Abstract

This work is a critical examination of Vincent’s influences, principles, processes and methods that underpin her 30 years of artistic and socially engaged practice. It examines, as a critical commentary, in the context of theory and literature, reflections on how Vincent brings together professional performers and often marginalised, non-professional participants to create and craft collaborative performance work. These methods of making are investigated through analysis of Vincent’s extensive creative and research work with vulnerable community groups, from which she identifies individuals whose voices she captures and records in order to thread through production work, translated into dance theatre and text-based ‘material’ or used within soundtracks for her work on stage, on film and online. Set against and within the physical, abstract and poetic elements of her work, these ‘messy narratives’ are given a much wider public platform.
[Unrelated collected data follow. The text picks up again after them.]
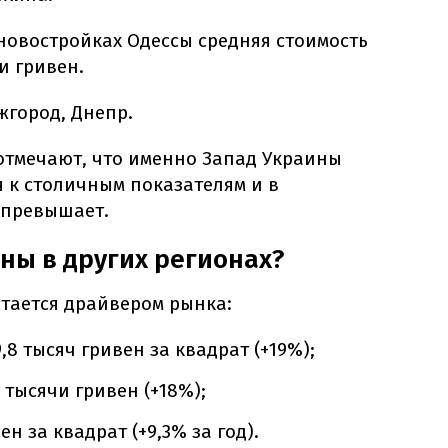
 новостройках Одессы средняя стоимость
и гривен.
жгород, Днепр.
 отмечают, что именно Запад Украины
 к столичным показателям и в
 превышает.
ны в других регионах?
стается драйвером рынка:
,8 тысяч гривен за квадрат (+19%);
2 тысячи гривен (+18%);
ен за квадрат (+9,3% за год).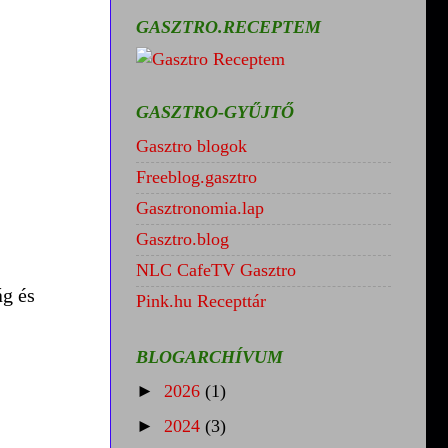
GASZTRO.RECEPTEM
GASZTRO-GYŰJTŐ
Gasztro blogok
Freeblog.gasztro
Gasztronomia.lap
Gasztro.blog
NLC CafeTV Gasztro
ág és
Pink.hu Recepttár
BLOGARCHÍVUM
►
2026
(1)
►
2024
(3)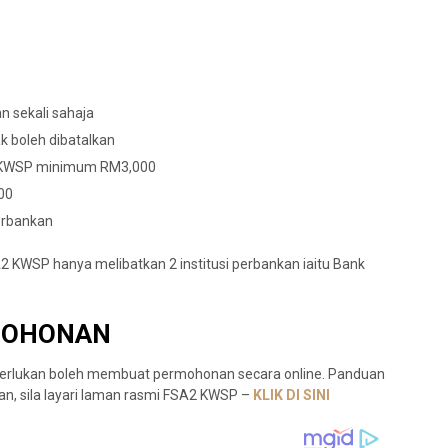
 sekali sahaja
k boleh dibatalkan
 KWSP minimum RM3,000
00
perbankan
2 KWSP hanya melibatkan 2 institusi perbankan iaitu Bank
MOHONAN
erlukan boleh membuat permohonan secara online. Panduan
an, sila layari laman rasmi FSA2 KWSP –
KLIK DI SINI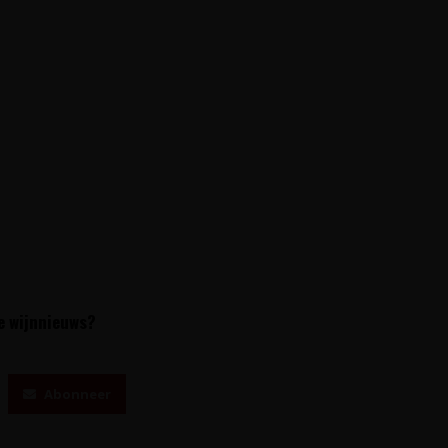
te wijnnieuws?
Abonneer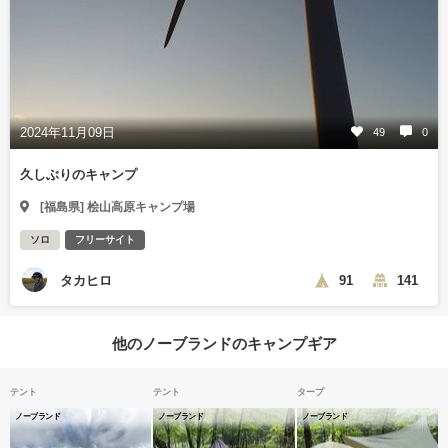
2024年11月09日
49
0
久しぶりのキャンプ
[福島県] 桧山高原キャンプ場
ソロ
フリーサイト
タカヒロ
91
141
他のノーブランドのキャンプギア
テント
テント
タープ
ノーブランド
ノーブランド
ノーブランド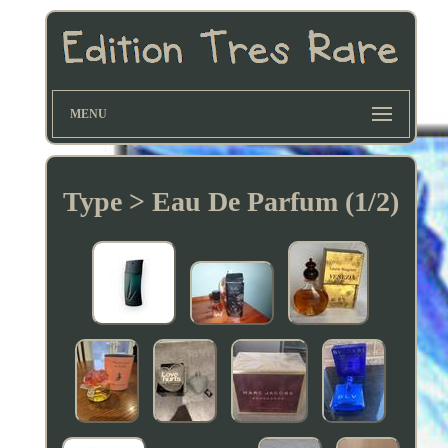
MENU
Type > Eau De Parfum (1/2)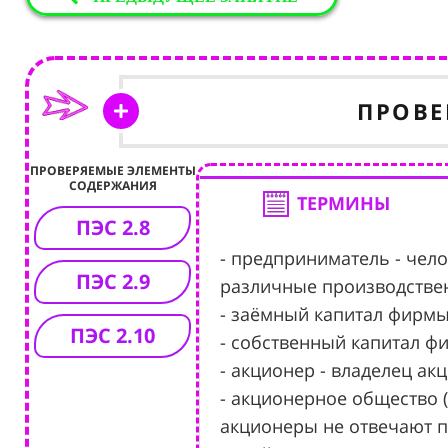
ПРОВЕ
ПРОВЕРЯЕМЫЕ ЭЛЕМЕНТЫ
СОДЕРЖАНИЯ
ТЕРМИНЫ
ПЭС 2.8
- предприниматель - чело
ПЭС 2.9
различные производствен
- заёмный капитал фирмы
ПЭС 2.10
- собственный капитал ф
- акционер - владелец акц
- акционерное общество (
акционеры не отвечают п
Vincent has built an original, inclusive, skilled and ‘risk tolerant’ practice that reaps results for both professional and non-professional collaborators, participants and audiences alike. Published works as original dance theatre constitute a contribution to knowledge at the forefront of dance theatre. The development of artist and artistry as process and performance are particularly analysed through a Case Study of Vincent’s work Art of Attachment. The work aims to offer an examination of Attachment Theory and child developmental trauma on everyday lives, pushing dance theatre work into new realms and developing a practice based on equality of opportunity and a diversity of voices. The work engages audiences and performers alike as therapy/not therapy. This work has potential for distribution, use and application in arts and non-arts contexts, such as social care, youth services, sociology, social work, psychotherapy and integrative therapeutic arts.